Alexander Bell

The Telephone
Computing and Telecommunications

When the word "inventor" is mentioned, Alexander Graham Bell, creator of the telephone, is undoubtedly one of the first names that springs to mind.

Bell was born on March 3, 1847 in Edinburgh, Scotland and was educated at the University of Edinburgh and the University of London. He immigrated to Canada in 1870 and to the United States in 1871. He was an early student of sound and speech, inspired, perhaps, by the fact that his mother, Eliza, was almost totally deaf, and his father, Melville, developed the first international phonetic alphabet. In his early 20s, Bell himself taught deaf children to speak and gave speech lessons at schools in his community.

As a boy, Bell built a speaking robot and found that he could touch his dog's throat in ways that seemed to form his barks and growls into words. Once, he successfully obtained a human ear from a medical school, which he used to conduct experiments tracing sound patterns. Bell was also a gifted pianist, who learned to discriminate pitch very well. As a teenager, he noticed that a chord struck on a piano in one room would be echoed by a piano in another room. He realized that chords could be transmitted through the air, vibrating at the other end at exactly the same pitch.

With this discovery, Bell set out to develop a multiple telegraph, using Morse code to convey several messages simultaneously, each at a different pitch. He knew his greatest challenge would be finding a way to convey pitch across a wire. He ascertained, eventually, that this could be accomplished by reproducing sound waves in a continuous, undulating current. That's when he realized that this could also apply to human speech, which is composed of many complex sound vibrations.

In 1875, Bell developed his first version of what came to be known as the telephone. He received a patent for it on March 7, 1876, just after his 29th birthday. Five days later, on March 12, he tested his device, speaking into the phone to his associate, Thomas Watson, when he said, "Mr. Watson, come here. I want to see you."

Bell

 

Bell first demonstrated his most famous invention on June 25, 1876 at the Centennial Exhibition in Philadelphia. There, he showed that the sound of the human voice could be reproduced, which confirmed his theory that speech patterns can be made to change the intensity of an electrical current.

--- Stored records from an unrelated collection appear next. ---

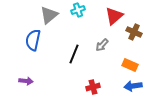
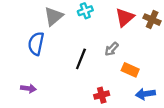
brown cross: (134, 32) -> (152, 20), moved
orange rectangle: (130, 65) -> (130, 70), moved

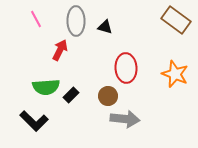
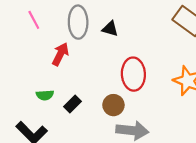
green semicircle: (46, 87) -> (45, 95), size x0.6

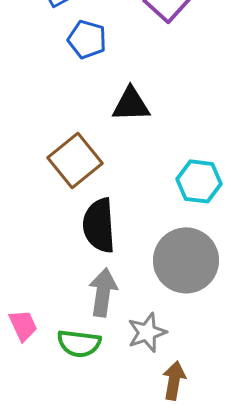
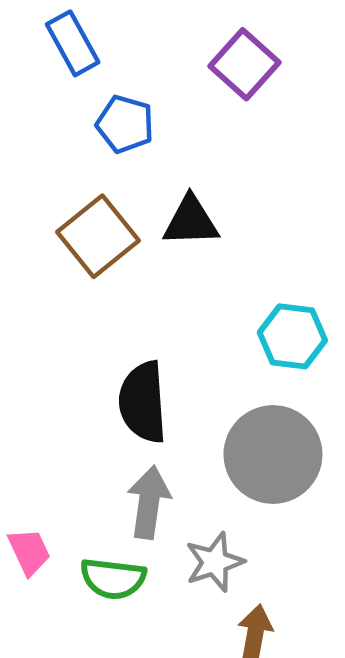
brown square: (75, 160) -> (98, 236), moved

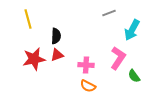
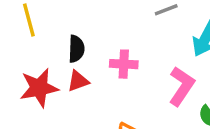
pink cross: (86, 65) -> (124, 64), moved

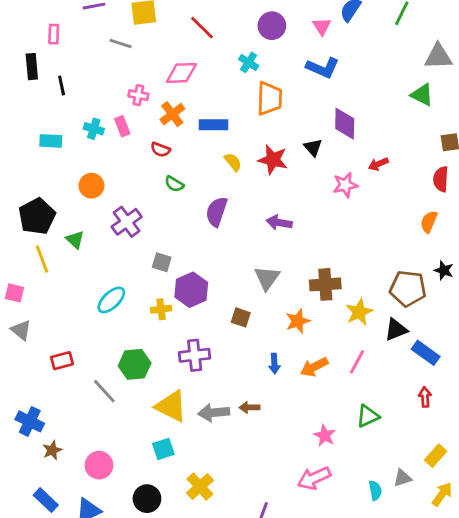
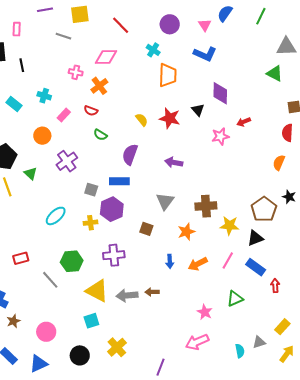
blue rectangle: (214, 125) -> (119, 181), moved
pink rectangle: (122, 126) -> (64, 115), moved, turned 64
cyan rectangle: (51, 141) -> (14, 104), turned 35
brown pentagon: (408, 288) -> (264, 209), turned 30
yellow star: (359, 312) -> (229, 226), turned 30
blue rectangle: (426, 353) -> (256, 267), moved

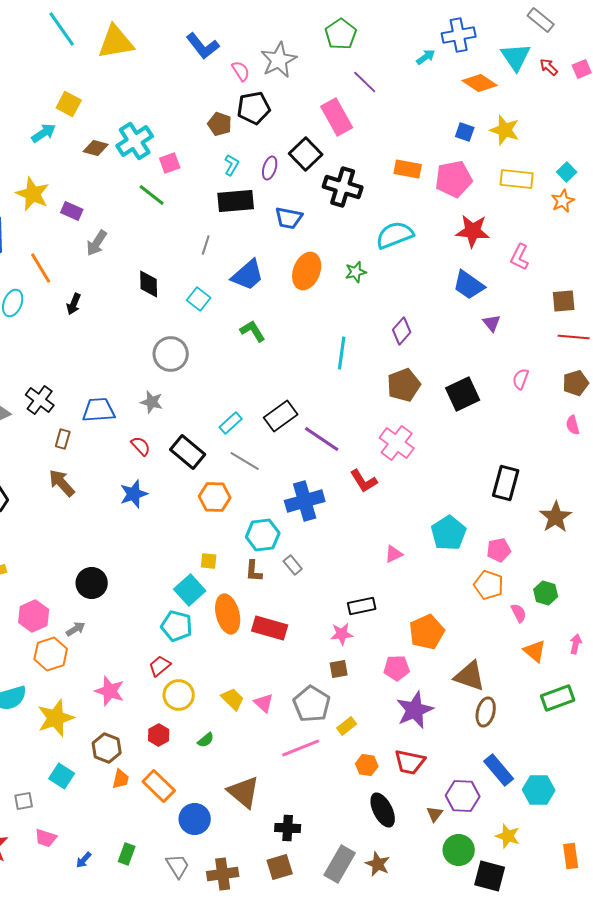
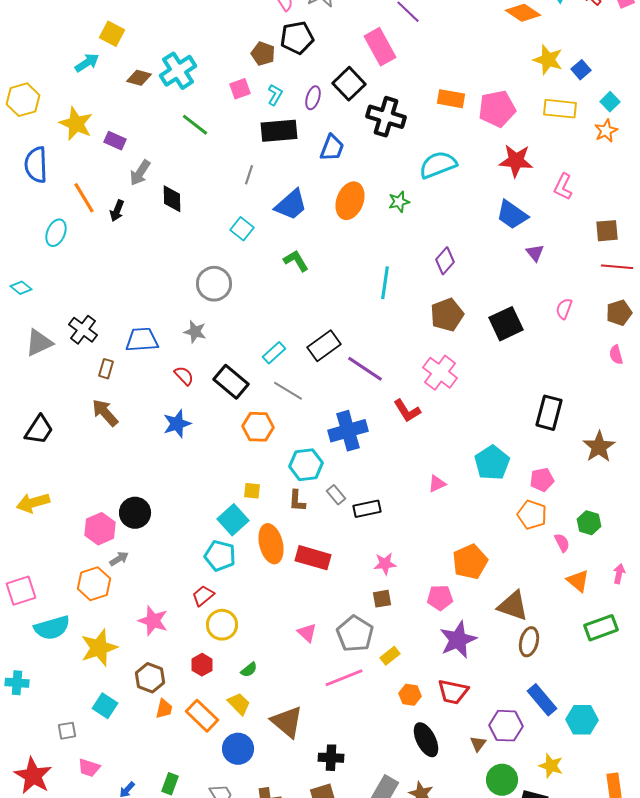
blue square: (465, 132) -> (581, 70), moved, turned 30
pink square: (170, 163) -> (240, 89), moved
blue trapezoid: (289, 218) -> (332, 148), turned -80
black diamond: (149, 284) -> (172, 199), moved
black arrow: (74, 304) -> (117, 211), moved
black rectangle: (362, 606) -> (367, 509), moved
pink hexagon: (34, 616) -> (100, 529), moved
yellow trapezoid: (233, 699) -> (239, 704), moved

A year after Bell's initial public demonstration, he placed the world's first phone call over telegraph wires between two towns in Ontario, Canada – a span of eight miles. Just two months later, the long-distance reach of telephone technology was expanded to 143 miles. Today, of course, telephone calls may be placed to virtually any location around the globe. The Bell Telephone Company was established in 1877 to bring telephones to the masses. The company provided the foundation for today's telecommunications industry.

While Bell is best known for his telephone invention, he worked on hundreds of projects throughout his life and received a number of patents in various fields.

In 1880, Bell patented the photophone, which applied his telephone principle in order to transmit words on a beam of light. This has been recognized as the first wireless transmission of speech. Not until more than a century later would this idea have any widespread use. The principles behind the process enabled the development of what we know today as the cellular phone.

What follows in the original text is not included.